Micronaut 5 improves this experience by automatically integrating application metadata into Oracle session information.
micronaut:
application:
name: delivery-service
datasources:
default:
enable-oracle-client-info: true
Repository operations can further enrich Oracle session metadata:
@ClientInfo.Attribute(
name = "OCSID.MODULE",
value = "driver-search"
)
@JdbcRepository(dialect = Dialect.ORACLE)
interface DriverRepository extends CrudRepository<Driver, Long> {
@ClientInfo.Attribute(
name = "OCSID.ACTION",
value = "nearby-drivers"
)
List<Driver> findByLocationNear(Point point, double distance);
}
The result is richer visibility within Oracle session views. Database administrators can immediately correlate activity back to specific Micronaut services and repository methods, improving diagnostics, performance analysis, and operational awareness.
Connect Oracle UCP and OpenTelemetry
Observability is no longer optional.
Teams increasingly expect to trace requests across services, databases, connection pools, and infrastructure components. Micronaut 5 helps bridge Oracle AI Database operations into modern OpenTelemetry-based observability stacks.
By combining:
- Oracle Universal Connection Pool (UCP)
- Micronaut SQL
- Micronaut Tracing
- OpenTelemetry instrumentation
developers can gain visibility into request execution, JDBC activity, connection pool behavior, and application performance from a unified tracing platform.
dependencies {
implementation("io.micronaut.sql:micronaut-jdbc-ucp")
implementation("io.micronaut.tracing:micronaut-tracing-opentelemetry-http")
runtimeOnly("com.oracle.database.jdbc:ojdbc11")
runtimeOnly("com.oracle.database.jdbc:ucp")
runtimeOnly("io.opentelemetry:opentelemetry-exporter-otlp")
}
When combined with Oracle client information, traces can be correlated with database session metadata, creating a powerful end-to-end operational picture that spans both application and database layers.
For cloud-native teams running mission-critical workloads, this dramatically improves the ability to understand system behavior and diagnose issues quickly.
Bringing Oracle innovation directly into the Micronaut programming model
The most exciting aspect of these enhancements isn’t any single feature.
It’s the fact that advanced Oracle AI Database capabilities now feel like a natural extension of Micronaut itself.
A repository method using Near can become an Oracle Spatial query or an AI vector similarity search. Java records can map directly to JSON Relational Duality Views. Transaction priorities can be applied declaratively. Session metadata and OpenTelemetry integration can be enabled through configuration and annotations rather than custom infrastructure code.
The result is a developer experience that combines Micronaut’s productivity and low-overhead architecture with some of Oracle AI Database’s most innovative capabilities.

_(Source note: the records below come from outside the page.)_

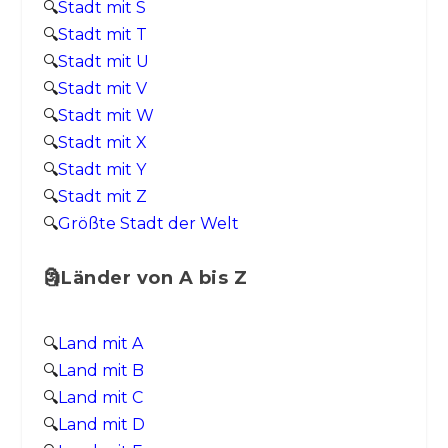
🔍
Stadt mit S
🔍
Stadt mit T
🔍
Stadt mit U
🔍
Stadt mit V
🔍
Stadt mit W
🔍
Stadt mit X
🔍
Stadt mit Y
🔍
Stadt mit Z
🔍
Größte Stadt der Welt
🗿Länder von A bis Z
🔍
Land mit A
🔍
Land mit B
🔍
Land mit C
🔍
Land mit D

As Oracle continues investing in AI, JSON-native development, observability, and cloud-scale data platforms, Micronaut 5 provides Java developers with a direct path to those innovations. Teams can adopt powerful new database features while continuing to write concise, maintainable, and idiomatic Micronaut applications.
For organizations building the next generation of intelligent, data-intensive applications, Micronaut 5 and Oracle AI Database together provide a compelling foundation for what comes next.